**YOUR OBJECTIVE**
What you return should be each line of the data containing the string "that".

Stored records
┄┄┄┄┄┄┄┄┄┄

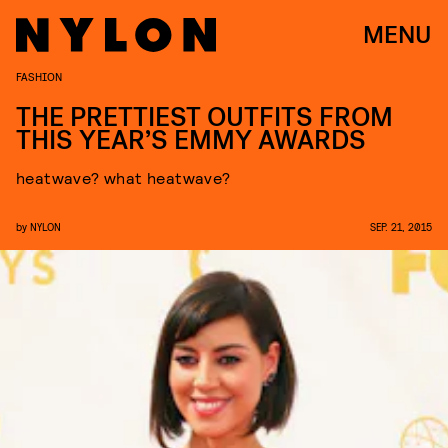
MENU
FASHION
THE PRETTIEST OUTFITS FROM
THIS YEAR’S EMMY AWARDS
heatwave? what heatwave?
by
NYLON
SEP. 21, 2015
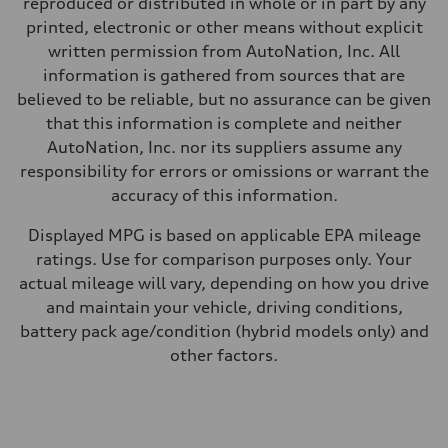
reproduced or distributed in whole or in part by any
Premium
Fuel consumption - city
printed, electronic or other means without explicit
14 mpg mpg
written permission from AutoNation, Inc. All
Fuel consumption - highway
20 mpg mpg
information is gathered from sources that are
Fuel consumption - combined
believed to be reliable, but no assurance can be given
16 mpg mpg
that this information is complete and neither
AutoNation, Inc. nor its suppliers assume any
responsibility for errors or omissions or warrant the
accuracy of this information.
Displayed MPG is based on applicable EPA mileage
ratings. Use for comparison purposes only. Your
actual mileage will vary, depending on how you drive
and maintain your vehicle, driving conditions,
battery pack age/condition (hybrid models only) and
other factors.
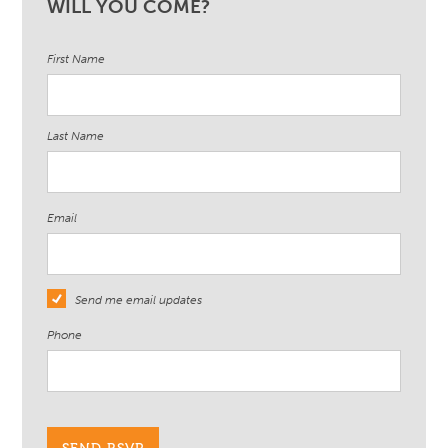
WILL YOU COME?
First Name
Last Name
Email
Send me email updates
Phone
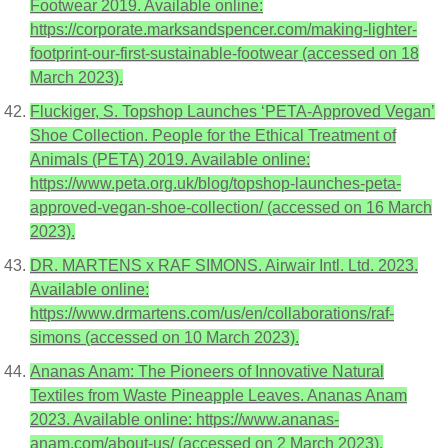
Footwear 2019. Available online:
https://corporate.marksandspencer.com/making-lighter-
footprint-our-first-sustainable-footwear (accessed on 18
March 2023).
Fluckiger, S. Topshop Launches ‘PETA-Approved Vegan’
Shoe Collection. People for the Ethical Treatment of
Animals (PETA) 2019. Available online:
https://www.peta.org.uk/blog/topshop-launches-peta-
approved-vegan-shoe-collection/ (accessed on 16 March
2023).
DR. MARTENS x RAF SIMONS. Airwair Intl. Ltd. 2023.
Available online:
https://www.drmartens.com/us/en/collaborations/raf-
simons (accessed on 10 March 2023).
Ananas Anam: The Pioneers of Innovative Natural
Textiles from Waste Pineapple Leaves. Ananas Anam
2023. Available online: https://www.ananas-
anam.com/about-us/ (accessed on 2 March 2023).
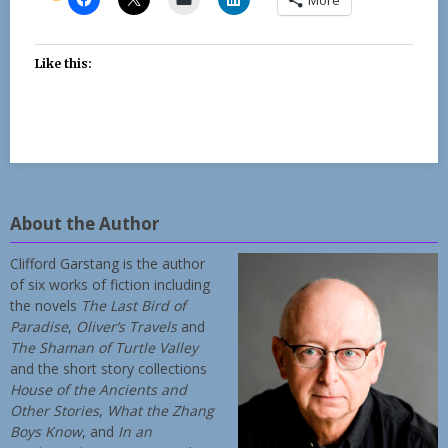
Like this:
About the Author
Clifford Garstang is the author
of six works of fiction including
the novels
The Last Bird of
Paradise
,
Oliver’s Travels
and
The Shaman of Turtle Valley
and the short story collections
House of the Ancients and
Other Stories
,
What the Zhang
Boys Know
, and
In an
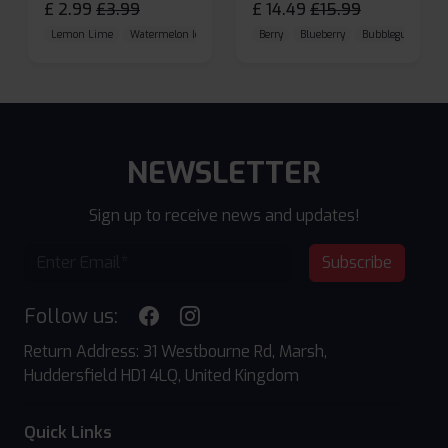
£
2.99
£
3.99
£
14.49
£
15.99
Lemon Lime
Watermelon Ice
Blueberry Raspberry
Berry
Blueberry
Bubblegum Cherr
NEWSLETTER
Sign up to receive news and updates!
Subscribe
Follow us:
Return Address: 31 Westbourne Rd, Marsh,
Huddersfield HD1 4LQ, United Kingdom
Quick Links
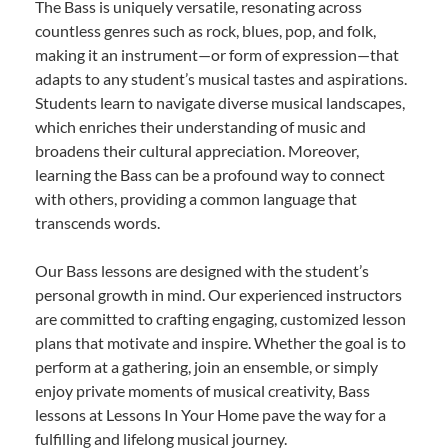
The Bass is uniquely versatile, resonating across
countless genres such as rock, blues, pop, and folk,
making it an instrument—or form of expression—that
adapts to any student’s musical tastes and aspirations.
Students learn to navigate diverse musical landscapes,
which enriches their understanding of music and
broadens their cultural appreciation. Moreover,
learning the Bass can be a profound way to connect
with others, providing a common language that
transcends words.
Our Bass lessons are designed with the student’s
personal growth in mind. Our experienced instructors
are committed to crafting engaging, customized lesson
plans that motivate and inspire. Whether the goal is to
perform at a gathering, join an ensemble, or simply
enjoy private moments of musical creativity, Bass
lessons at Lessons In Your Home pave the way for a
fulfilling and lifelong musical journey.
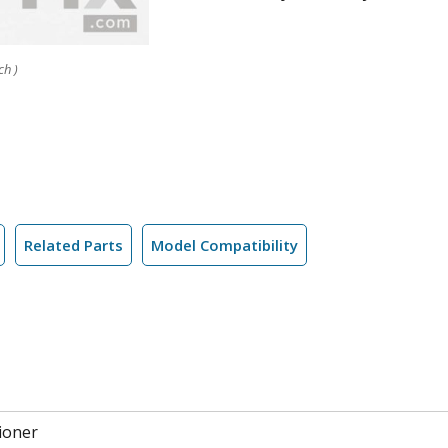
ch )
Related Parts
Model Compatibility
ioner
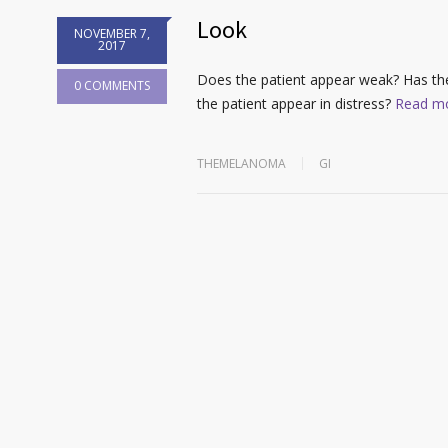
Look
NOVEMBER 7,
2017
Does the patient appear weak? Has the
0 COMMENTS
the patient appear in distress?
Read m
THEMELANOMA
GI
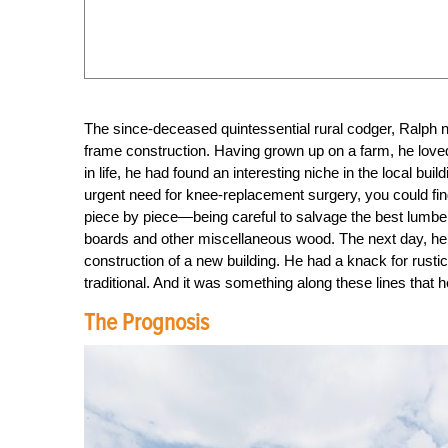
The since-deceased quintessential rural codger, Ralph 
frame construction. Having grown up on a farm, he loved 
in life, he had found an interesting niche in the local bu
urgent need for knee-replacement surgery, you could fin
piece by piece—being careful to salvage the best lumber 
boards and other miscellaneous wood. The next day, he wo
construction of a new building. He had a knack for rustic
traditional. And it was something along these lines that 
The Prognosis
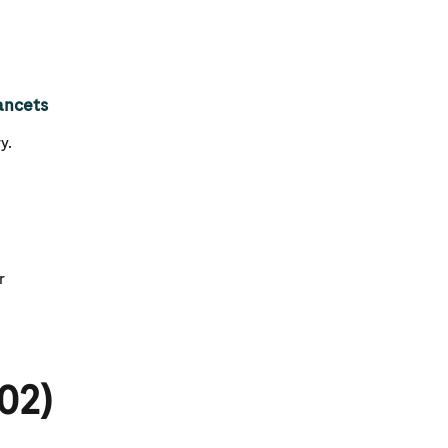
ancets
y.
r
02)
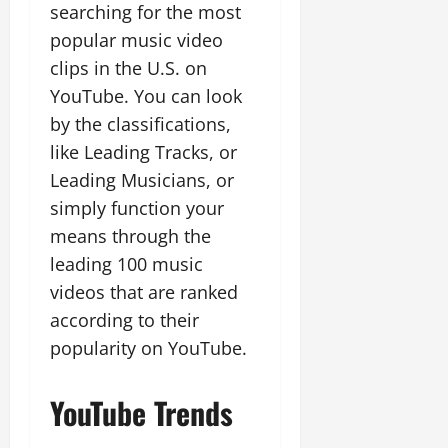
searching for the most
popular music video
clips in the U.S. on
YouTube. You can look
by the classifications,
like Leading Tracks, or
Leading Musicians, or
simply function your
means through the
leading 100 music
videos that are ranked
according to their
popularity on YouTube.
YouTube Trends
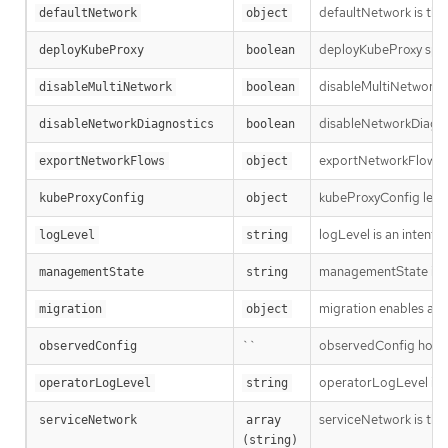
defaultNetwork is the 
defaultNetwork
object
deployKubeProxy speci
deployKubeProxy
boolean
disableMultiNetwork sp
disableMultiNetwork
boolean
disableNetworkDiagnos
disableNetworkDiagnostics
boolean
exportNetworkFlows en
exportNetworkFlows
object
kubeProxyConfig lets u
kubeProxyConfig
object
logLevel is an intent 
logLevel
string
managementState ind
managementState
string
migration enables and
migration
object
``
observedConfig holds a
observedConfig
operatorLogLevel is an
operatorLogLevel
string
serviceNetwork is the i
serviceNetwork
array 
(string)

┄┄┄┄┄┄┄┄┄┄

**WRITTEN ANSWER**
information is gathered from sources that are
that this information is complete and neither
making it an instrument—or form of expression—that
with others, providing a common language that
plans that motivate and inspire. Whether the goal is to
traditional. And it was something along these lines that 
videos that are ranked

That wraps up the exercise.